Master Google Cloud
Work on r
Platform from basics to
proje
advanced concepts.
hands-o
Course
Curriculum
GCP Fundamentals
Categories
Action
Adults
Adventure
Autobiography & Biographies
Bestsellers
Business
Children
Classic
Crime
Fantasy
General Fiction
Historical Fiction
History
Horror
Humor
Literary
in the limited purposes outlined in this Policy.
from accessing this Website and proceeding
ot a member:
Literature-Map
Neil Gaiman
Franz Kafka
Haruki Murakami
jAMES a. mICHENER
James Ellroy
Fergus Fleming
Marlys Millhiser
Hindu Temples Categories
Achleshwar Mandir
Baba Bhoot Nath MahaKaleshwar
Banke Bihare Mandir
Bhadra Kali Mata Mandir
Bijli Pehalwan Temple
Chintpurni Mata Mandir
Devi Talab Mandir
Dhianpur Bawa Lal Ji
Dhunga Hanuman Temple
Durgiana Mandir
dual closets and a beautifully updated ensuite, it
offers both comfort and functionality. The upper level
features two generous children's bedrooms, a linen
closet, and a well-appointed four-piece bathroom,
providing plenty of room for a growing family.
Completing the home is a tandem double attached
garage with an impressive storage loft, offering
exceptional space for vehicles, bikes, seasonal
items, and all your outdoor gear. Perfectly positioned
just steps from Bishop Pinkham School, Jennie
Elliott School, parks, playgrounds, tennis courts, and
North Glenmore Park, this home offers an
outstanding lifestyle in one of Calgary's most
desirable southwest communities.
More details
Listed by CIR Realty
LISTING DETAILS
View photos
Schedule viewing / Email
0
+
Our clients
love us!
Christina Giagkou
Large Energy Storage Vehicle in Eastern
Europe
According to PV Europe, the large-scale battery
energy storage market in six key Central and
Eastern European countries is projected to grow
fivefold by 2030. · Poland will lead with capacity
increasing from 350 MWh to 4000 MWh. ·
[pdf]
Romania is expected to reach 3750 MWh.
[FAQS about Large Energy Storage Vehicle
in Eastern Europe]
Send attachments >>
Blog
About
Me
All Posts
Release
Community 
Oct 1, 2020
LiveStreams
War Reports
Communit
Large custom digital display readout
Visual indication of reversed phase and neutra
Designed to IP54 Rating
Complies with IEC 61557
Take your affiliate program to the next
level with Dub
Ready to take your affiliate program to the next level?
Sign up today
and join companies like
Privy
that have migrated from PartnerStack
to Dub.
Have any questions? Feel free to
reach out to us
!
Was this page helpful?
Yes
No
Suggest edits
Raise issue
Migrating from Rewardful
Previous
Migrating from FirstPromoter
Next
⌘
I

______

Would you please transcribe each line of the material exactly?

Master Google Cloud
Work on r
Platform from basics to
proje
advanced concepts.
hands-o
Course
Curriculum
GCP Fundamentals
Categories
Action
Adults
Adventure
Autobiography & Biographies
Bestsellers
Business
Children
Classic
Crime
Fantasy
General Fiction
Historical Fiction
History
Horror
Humor
Literary
in the limited purposes outlined in this Policy.
from accessing this Website and proceeding
ot a member:
Literature-Map
Neil Gaiman
Franz Kafka
Haruki Murakami
jAMES a. mICHENER
James Ellroy
Fergus Fleming
Marlys Millhiser
Hindu Temples Categories
Achleshwar Mandir
Baba Bhoot Nath MahaKaleshwar
Banke Bihare Mandir
Bhadra Kali Mata Mandir
Bijli Pehalwan Temple
Chintpurni Mata Mandir
Devi Talab Mandir
Dhianpur Bawa Lal Ji
Dhunga Hanuman Temple
Durgiana Mandir
dual closets and a beautifully updated ensuite, it
offers both comfort and functionality. The upper level
features two generous children's bedrooms, a linen
closet, and a well-appointed four-piece bathroom,
providing plenty of room for a growing family.
Completing the home is a tandem double attached
garage with an impressive storage loft, offering
exceptional space for vehicles, bikes, seasonal
items, and all your outdoor gear. Perfectly positioned
just steps from Bishop Pinkham School, Jennie
Elliott School, parks, playgrounds, tennis courts, and
North Glenmore Park, this home offers an
outstanding lifestyle in one of Calgary's most
desirable southwest communities.
More details
Listed by CIR Realty
LISTING DETAILS
View photos
Schedule viewing / Email
0
+
Our clients
love us!
Christina Giagkou
Large Energy Storage Vehicle in Eastern
Europe
According to PV Europe, the large-scale battery
energy storage market in six key Central and
Eastern European countries is projected to grow
fivefold by 2030. · Poland will lead with capacity
increasing from 350 MWh to 4000 MWh. ·
[pdf]
Romania is expected to reach 3750 MWh.
[FAQS about Large Energy Storage Vehicle
in Eastern Europe]
Send attachments >>
Blog
About
Me
All Posts
Release
Community 
Oct 1, 2020
LiveStreams
War Reports
Communit
Large custom digital display readout
Visual indication of reversed phase and neutra
Designed to IP54 Rating
Complies with IEC 61557
Take your affiliate program to the next
level with Dub
Ready to take your affiliate program to the next level?
Sign up today
and join companies like
Privy
that have migrated from PartnerStack
to Dub.
Have any questions? Feel free to
reach out to us
!
Was this page helpful?
Yes
No
Suggest edits
Raise issue
Migrating from Rewardful
Previous
Migrating from FirstPromoter
Next
⌘
I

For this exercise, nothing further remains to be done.